**Task goal**
Among the entries below, only the lines starting at the one with "Forest Honey" and ending at the one with "PRODUCT CATEGORIES", both included, are to be printed exactly.

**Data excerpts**
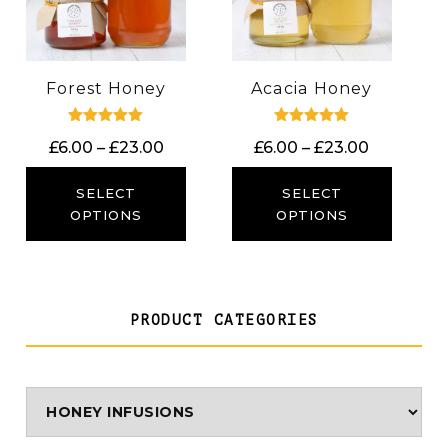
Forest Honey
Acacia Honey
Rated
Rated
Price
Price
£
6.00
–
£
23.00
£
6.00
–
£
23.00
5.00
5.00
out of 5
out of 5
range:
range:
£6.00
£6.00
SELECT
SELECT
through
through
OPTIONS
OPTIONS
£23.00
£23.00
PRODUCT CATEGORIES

==

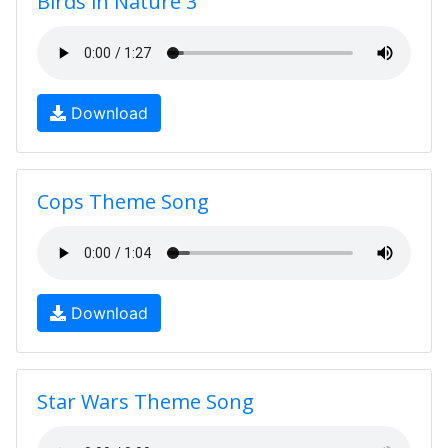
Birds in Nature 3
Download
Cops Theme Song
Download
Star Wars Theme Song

...

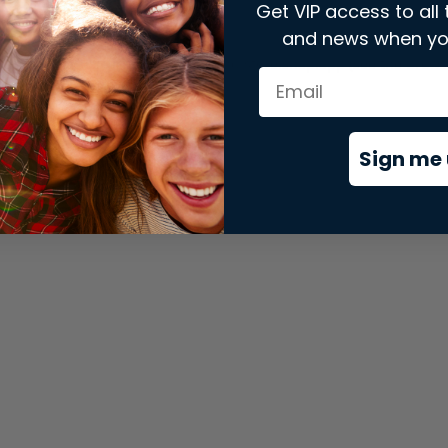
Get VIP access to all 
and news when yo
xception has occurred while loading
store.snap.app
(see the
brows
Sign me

**Problem solution**
Forest Honey
Acacia Honey
Rated
Rated
Price
Price
£
6.00
–
£
23.00
£
6.00
–
£
23.00
5.00
5.00
out of 5
out of 5
range:
range:
£6.00
£6.00
SELECT
SELECT
through
through
OPTIONS
OPTIONS
£23.00
£23.00
PRODUCT CATEGORIES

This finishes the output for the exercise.